All That Glitters at Goldman

So, the common understanding is that Goldman Sachs (GS), which had greater percentage exposure to "Level 3" or so-called "mark-to-model" assets than either Citi or Bear Stearns, escaped the subprime crisis, Indiana-Jones-like, completely unscathed.

After the stock crashed in July with all the other ibanks, it dutifully "uncrashed" through September as it was revealed that Goldman was short the very subprime mortgage bonds that they were marketing, as Ben Stein discussed in early December.

In the middle of this improbable success, I've been wondering . . . is it possible that Goldman's choice not to write down its Level 3 assets (a term that means that they have little or no exchange value and therefore must have a value applied to them) has been postponed until 2008 in order to keep the books together for something as trifling as end-of-the-year bonuses? Could we soon see write-downs from Goldman now that these bonuses are safely housed?
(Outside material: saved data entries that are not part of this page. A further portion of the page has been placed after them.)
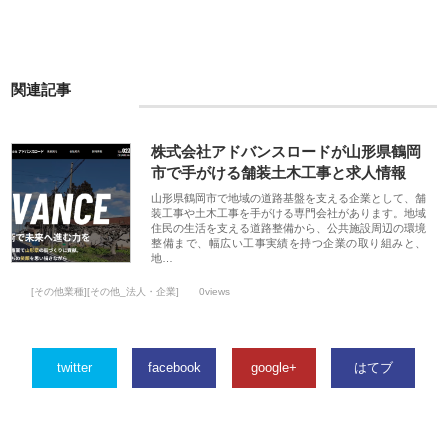
関連記事
株式会社アドバンスロードが山形県鶴岡
市で手がける舗装土木工事と求人情報
山形県鶴岡市で地域の道路基盤を支える企業として、舗
装工事や土木工事を手がける専門会社があります。地域
住民の生活を支える道路整備から、公共施設周辺の環境
整備まで、幅広い工事実績を持つ企業の取り組みと、
地…
[その他業種][その他_法人・企業]
0views
twitter
facebook
google+
はてブ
I would never argue that this is happening, because I don't know. . . But I believe that it is possible, and that the thesis would help explain an extremely unlikely rally in a company that common sense would tell anyone is in this credit crunch waist-deep. I also think that I'm receiving good odds here, and the chance of any such shenanigans (which would imply a crash in Goldman beginning basically now) is easily large enough to compensate for the risk involved.

As Jack Handey once said, "What is it that makes a complete stranger dive into an icy river to save a solid gold baby? Maybe we'll never know."